Greenberry Carpenter And Mary E Bowling

June 18, 2016 in Allied Families, Find A Grave, Solving Puzzels

This is one of those almost unbearably sad stories that one runs into sometimes when researching family history.  The story is ugly, involving fratricide and alleged incest, neither action pleasant or acceptable in society, but as it involves human beings, something that’s happened since the beginning of time.

Greenberry Carpenter was born in Indiana about 1841.  His parents were Jacob Carpenter, born in North Carolina, and Mary “Polly” Kerr, born in Tennessee.  I’ve found at least 3 children of these parents, including Greenberry; a daughter, Catherine, and another son, Lee.  Greenberry married twice.  The first marriage was very short, commencing in 1862, and produced a daughter, Malinda E Carpenter, born about 1864.  The first wife died not long after the birth of Malinda, because Greenberry married again in 1865 Mary E Bowling, the niece of my 4th great-grandmother, Frances Louisa Bowling Lavender.

Greenberry and Mary had 6 children who survived to adulthood; 4 daughters and 2 sons.  A newspaper article written about the crimes Greenberry committed states the family was prosperous.  They lived in Harrison County, Indiana, near to Greenberry’s brother, Lee, and his wife and 6 children.  Life was good until 1881 when Mary Bowling Carpenter went to her brothers and told them that Greenberry was engaging in intercourse with Malinda, his daughter with his first wife.  Mary’s brothers advised her to go back to her husband and not speak of it again.  The newspaper article states that Mary did just that, but somehow word leaked out of what was going on in the Greenberry Carpenter household and the subject was spoken about in town.  Threats of violence were made against Greenberry, and he found it prudent to leave the area, taking his daughter, Malinda, with him, for a few weeks.  He returned and talked Mary into going into town and denying the story, hoping to convince everyone that the incestuous activity never happened.  No one believed the denials, so the family decided to sell their farm and leave the county.  Greenberry was upset as his own brother, as well as Mary’s brothers, continued to believe the story and talked about it in town.  The newspaper article states that Greenberry threatened violence towards the men, promising, it said, to shoot them full of holes.  On the morning of June 9th, 1881, Greenberry was on his way to town and saw his brother, Lee, working in one of his fields.  The men argued and Greenberry pulled out a gun and shot his brother through the heart.  One of Lee’s sons witnessed the murder and ran for help.  Greenberry went to a neighbor’s house, told him what had happened, and told the man he was going to his house to wait for the law to come to him.  He must have changed his mind because the paper said that officers went to Greenberry’s house, searched it, and Green was not there.  He ended up turning himself in, was convicted of the murder of his brother, and sentenced to life in prison.  He lived until the 14th of February, 1889, when he died of tuberculosis while still in prison.

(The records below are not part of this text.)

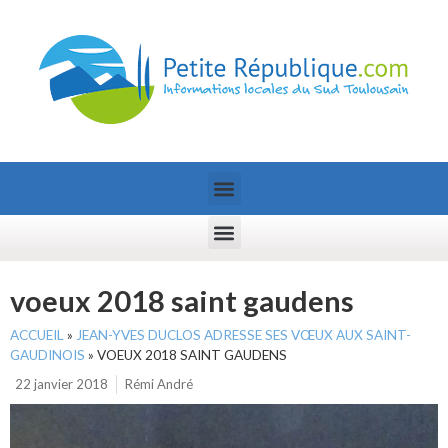
voeux 2018 saint gaudens
ACCUEIL
»
JEAN-YVES DUCLOS ADRESSE SES VŒUX AUX SAINT-
GAUDINOIS
»
VOEUX 2018 SAINT GAUDENS
22 janvier 2018
Rémi André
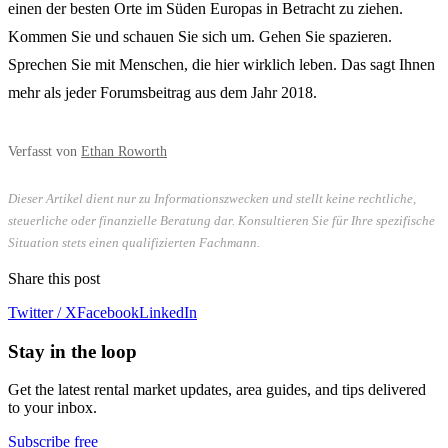
einen der besten Orte im Süden Europas in Betracht zu ziehen.
Kommen Sie und schauen Sie sich um. Gehen Sie spazieren.
Sprechen Sie mit Menschen, die hier wirklich leben. Das sagt Ihnen
mehr als jeder Forumsbeitrag aus dem Jahr 2018.
Verfasst von
Ethan Roworth
Dieser Artikel dient nur zu Informationszwecken und stellt keine rechtliche,
steuerliche oder finanzielle Beratung dar. Konsultieren Sie für Ihre spezifische
Situation stets einen qualifizierten Fachmann.
Share this post
Twitter / X
Facebook
LinkedIn
Stay in the loop
Get the latest rental market updates, area guides, and tips delivered
to your inbox.
Subscribe free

While researching this family, I knew nothing of the story of Green’s death.  I started tracing Mary and her children, having only her application for Green’s Civil War pension which was made in August of 1890.  I had put that he had died before that date.  Most of the family did move out of Harrison County, Indiana except for two of the daughters who married and had children there.  Mary herself moved with the majority of her children to Louisville, Kentucky, where she died in 1912.  I thought I’d done the impossible when I found the date and place of death of Green and Mary’s daughter, Margaret.  She had been born in 1872, married 4 times, and died in Florida.  She’d married her last husband there.  Margaret died in Florida in 1963 and her body was returned to Harrison County, Indiana for burial.  After finding the dates and places of death for all 6 of the children, I started to search for what had happened to Green and found the newspaper articles detailing his crimes.  His death was marked in only one newspaper, The Indianapolis News, with only 3 lines:  “Berry Carpenter, of Harrison County, who killed his brother and was sent to the Prison South for life, is dead.”  That’s it.  No obituary, no disposition of his body noted.

I created a Find A Grave memorial for Greenberry Carpenter without naming the 2nd crime of incest, only putting there that he’d killed his brother.  I linked him to his wife, Mary, as I had created her Find A Grave memorial using her death certificate information which stated where her body had been laid to rest.  Greenberry is in 12 public trees on Ancestry, none of them having a date of death for him.  One tree did say that he’d killed his brother, Lee.